Crystalspider · 04/06/2020 20:50

I would honestly tell your partner that you looked at the messages, reason being you can't trust him after his cheating past, discuss why you don't like him having close contact with other women especially when it seems too friendly.

UnionistMum · 04/06/2020 21:18

@FizzyGreenWater

“ He probably did the same to his wife. As then a single dad with some childcare responsibilities, he needed a woman to slot in for the times he had his kids with him (fuck doing childcare eh!) - and that's you. Now - excellent - you've even had a new baby, so you're even more tied. Look forward to a life of bringing up his as well as your own so he can carry on being fancy free.

Or- dump him now and choose more carefully next time, and find an honest man to continue having your own family with.

It's really as simple a choice as that. This one is NOT a keeper.”
👏👏
I like your straightforward, no nonsense approach.

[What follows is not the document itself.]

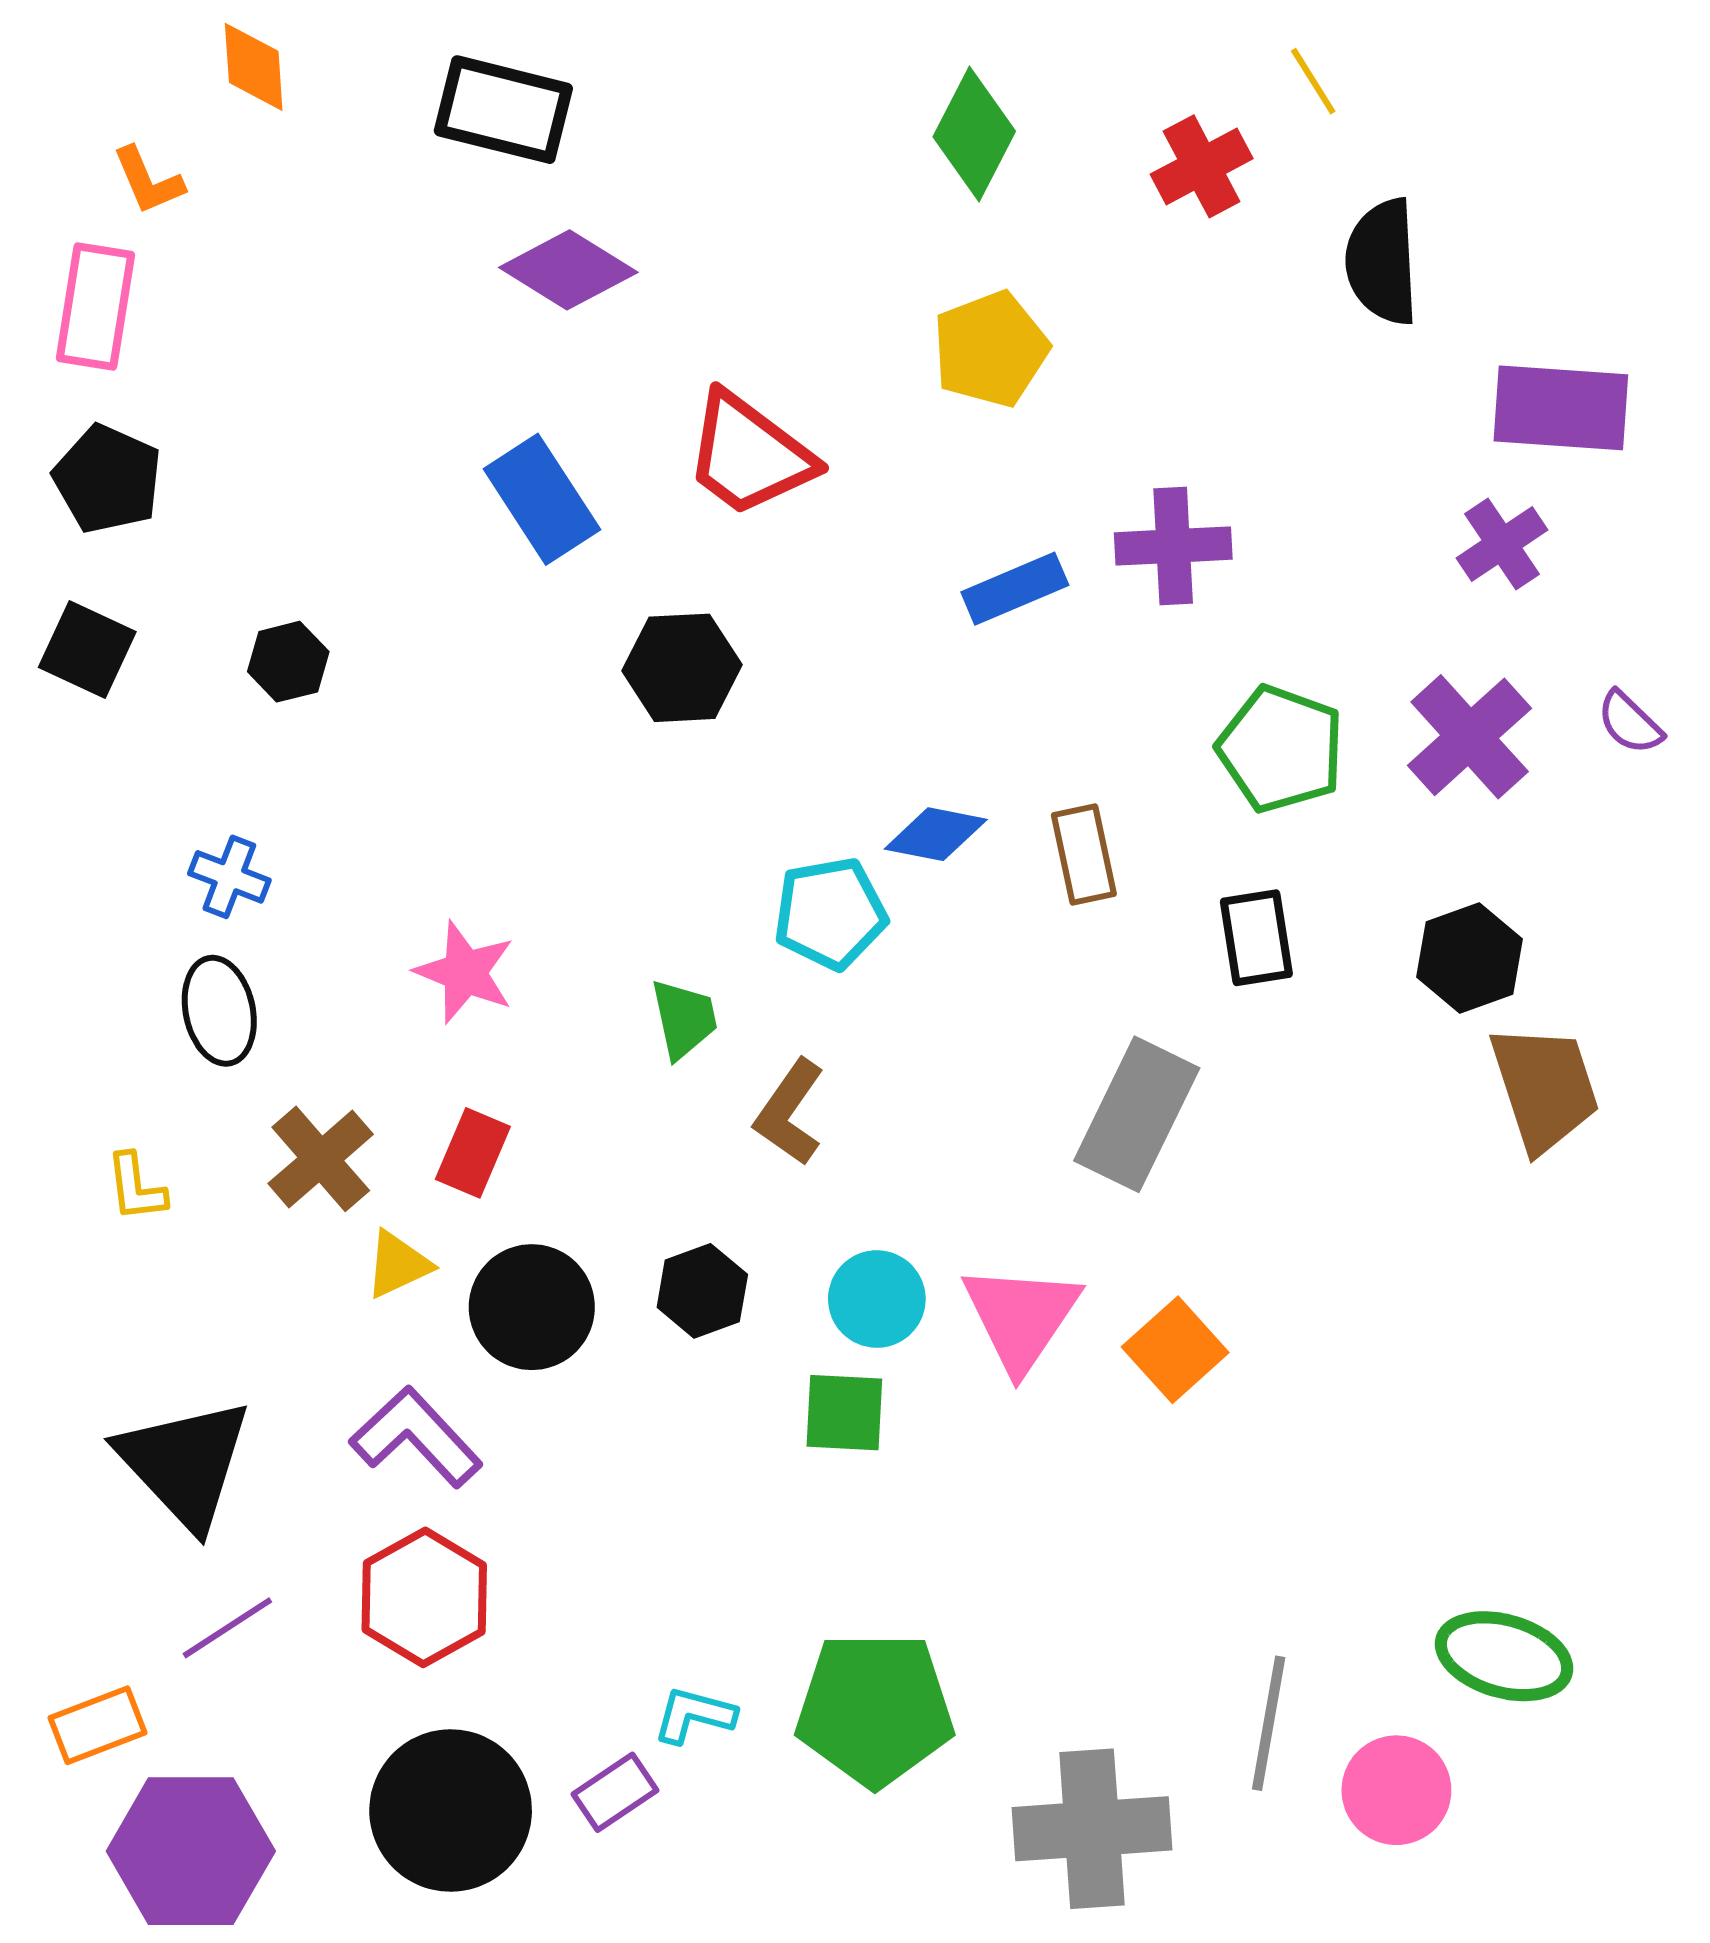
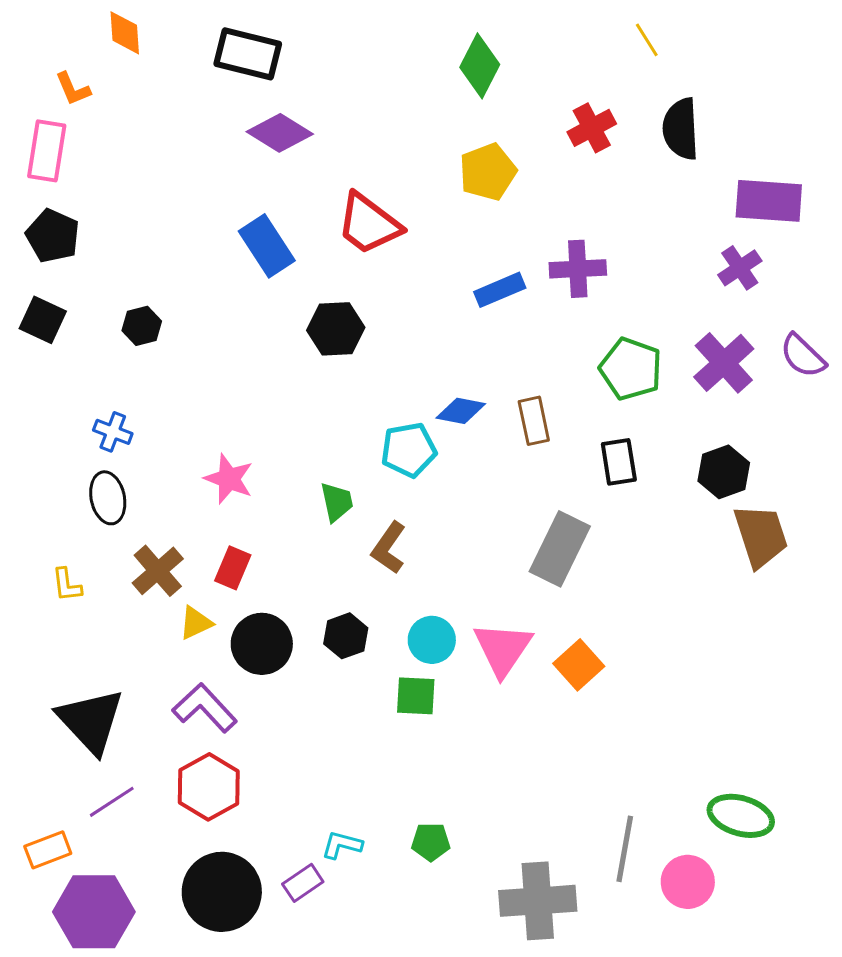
red cross: (1202, 166) -> (592, 128), moved
purple semicircle: (1630, 723) -> (803, 356), size x1.4
green pentagon: (875, 1709) -> (431, 842), size x0.5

“ The younger your baby is when you leave, the better- they're more portable, it's just easier.”
Wise words

UnionistMum · 04/06/2020 21:32

OP, think about what kind of life you want to live.
Always worrying about the possibility that he could be cheating on you.
I couldn’t live like that.
It’s not easy being a single mum but you at least you will be able to have a more peaceful like.
I have a 2 year old and she was conceived very soon after meeting her dad. I realised quite soon that he is not the “settle down” kind of guy- he jokes that he didn’t plan on having kids until he was in his 40’s. We are both early 30- but decided to go ahead with the pregnancy and have the baby.
But I also made the decision that I will not be with someone who will make my question their every move and make me feel like a crazy person.
I’m quite relaxed in relationships but there is no way in hell I would continue to be in a relationship with a man who cheated on me.
I would be lying if I said it wasn’t hard, especially after the birth. I really wanted to be the 3 of us but at the same time I knew that I had to do the right thing for me and set an example for my daughter.

He is a good guy but the relationship would be hell for all of us.

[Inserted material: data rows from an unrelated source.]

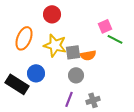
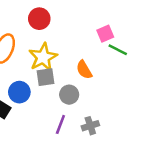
yellow star: (55, 45) -> (43, 57), turned 30
gray square: (73, 52) -> (45, 77), moved
orange semicircle: (88, 55) -> (84, 70), turned 70

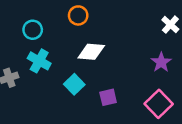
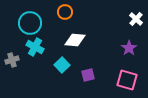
cyan circle: (33, 30) -> (30, 23), size x1.5
pink square: (159, 104) -> (127, 80), turned -30

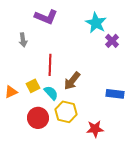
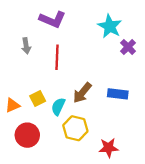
red line: (50, 65) -> (57, 57), moved
cyan semicircle: (51, 93) -> (58, 106), turned -112
blue rectangle: (115, 94) -> (118, 94), moved
red circle: (38, 118) -> (27, 135), moved

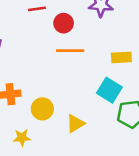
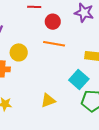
yellow circle: (42, 109) -> (19, 52), moved

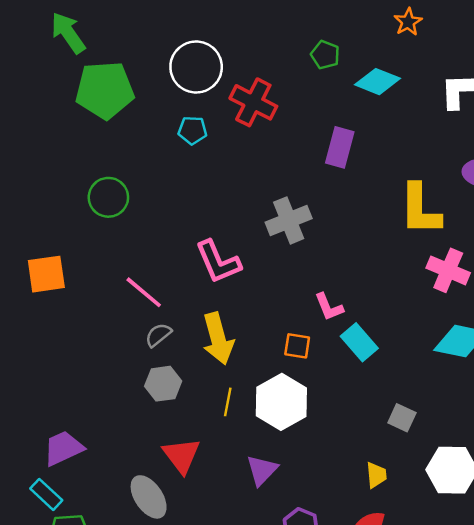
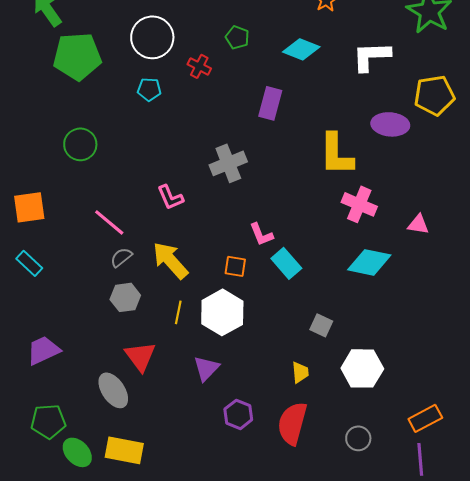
green pentagon: (325, 55) -> (237, 37), moved
red cross: (253, 102) -> (199, 66), size x0.6
pink L-shape: (218, 262) -> (170, 197), size x0.7
yellow arrow: (218, 339) -> (170, 260), turned 153
cyan rectangle: (46, 494) -> (29, 263), moved

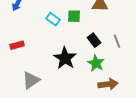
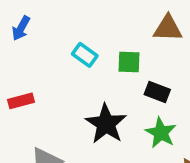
green square: (74, 16) -> (129, 62), moved
black rectangle: (94, 40) -> (157, 92), turned -32

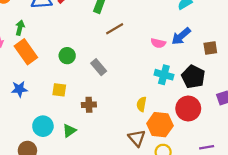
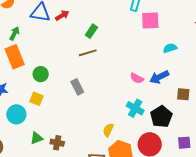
brown line: (115, 29) -> (88, 53), moved
green circle: (67, 56) -> (41, 74), moved
brown cross: (89, 105) -> (57, 143), moved
cyan circle: (43, 126) -> (16, 114), moved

Do the right thing for you and for your child.
You can do it!

carly2803 · 04/06/2020 21:50

O P leave him. Once a cheat always a cheat.

He is kissing your arse in terms of helpto make you think hes changed. He has not.

Once he is ready he will leave you high and dry for her.Be the bigger person

carly2803 · 04/06/2020 21:50

O P leave him. Once a cheat always a cheat.

He is kissing your arse in terms of helpto make you think hes changed. He has not.

Once he is ready he will leave you high and dry for her.Be the bigger person

truthisarevolutionaryact · 04/06/2020 22:07

•Summerwine1•
Is this is going to be your life in the future? Always wondering? Always checking? You know you can make a decision to leave without any further 'evidence'. Maybe the relationship is just not working for you? I'm not saying you should ltb - just pointing out that you can make a decision now IF that suits you. If all this is doing your head in, perhaps it's time for you to step away - take some time out and see how you feel?